I had a total of six Incidental Reports at the last hospital that I’ve worked in. This was the very last that I’ve done before I left the country in search for a greener but sandier pasture. I’m not proud of any of my incidentals, but the nostalgic effect of the mistakes that I’ve done during my service always make me smile. It made me the nurse that I always wanted to be. So here it goes…
To whom it may concern:
This is a formal explanation of an incident that occurred during the 2:00-10:00 and 10:00-6:00 shift of December 12, 2011 in the Operating Room of which an intraoperative specimen to be used as a diagnostic confirmation of a patient’s disease was not sent to the Laboratory for further testing.
During the aforementioned time stamps at about 7:45 PM to 10:00 PM, a patient under the care of Dr. Pandak Liit Unano named Juan dela Cruz was surgically treated in the O.R. for Arthrotomy of right elbow. I and Mr. RN Heals assisted Dr. Pandak of procuring two vials filled with pus and tophi that later on needed to be sent to the laboratory for GS/CS and Histopath as ordered by the surgeon himself.

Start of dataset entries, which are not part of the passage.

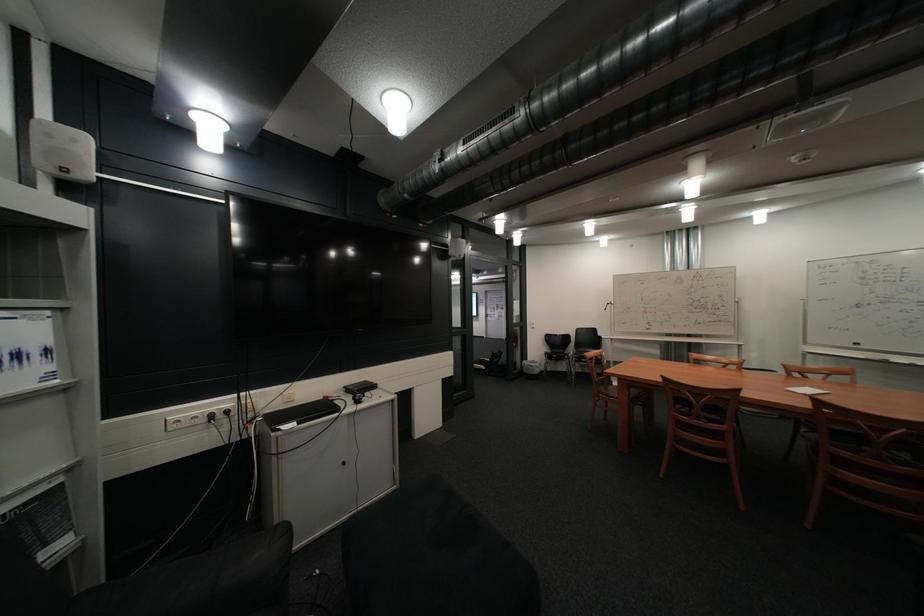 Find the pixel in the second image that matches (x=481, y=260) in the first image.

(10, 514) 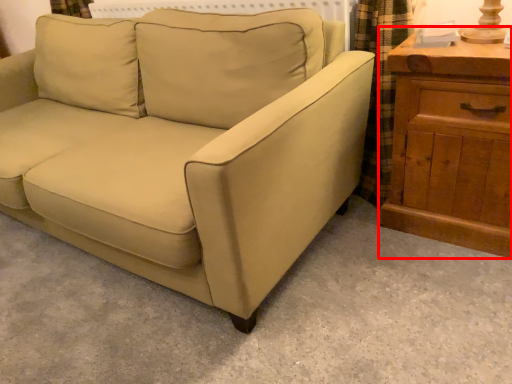 Question: Considering the relative positions of chest of drawers (annotated by the red box) and studio couch in the image provided, where is chest of drawers (annotated by the red box) located with respect to the staircase?

Choices:
 (A) left
 (B) right

Answer: (B) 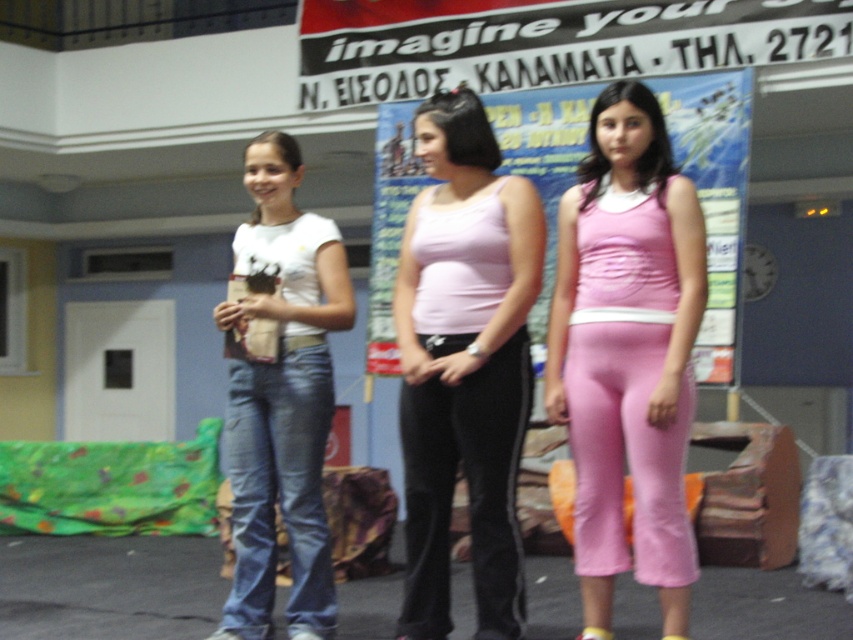 Does pink fabric tank top at center have a larger size compared to blue denim jeans at left?

Indeed, pink fabric tank top at center has a larger size compared to blue denim jeans at left.

Find the location of a particular element. The height and width of the screenshot is (640, 853). pink fabric tank top at center is located at coordinates (627, 353).

This screenshot has width=853, height=640. Identify the location of pink fabric tank top at center. (627, 353).

This screenshot has width=853, height=640. I want to click on pink matte tank top at center, so tap(463, 364).

Does pink matte tank top at center appear under denim jeans at center?

Actually, pink matte tank top at center is above denim jeans at center.

Locate an element on the screen. The image size is (853, 640). pink matte tank top at center is located at coordinates (463, 364).

Which is behind, point (607, 484) or point (253, 257)?

The point (253, 257) is more distant.

What do you see at coordinates (627, 353) in the screenshot?
I see `pink fabric tank top at center` at bounding box center [627, 353].

Find the location of `pink fabric tank top at center`. pink fabric tank top at center is located at coordinates (627, 353).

After the operation, I and Mr. RN Heals properly labeled the specimen and documented it on our laboratory Log Book as a Standard Operating Procedure in our unit. Since the surgery ended almost the same time as the term of my shift, I endorsed it clearly to the upcoming Nurse on Duty of 10:00-6:00 shift Ms. Reddish Talaba to be the one responsible for sending the above mentioned specimen to the laboratory. The plausible reason to why the specimen wasn’t sent during the night shift would be further explained by Ms. Talaba’s report.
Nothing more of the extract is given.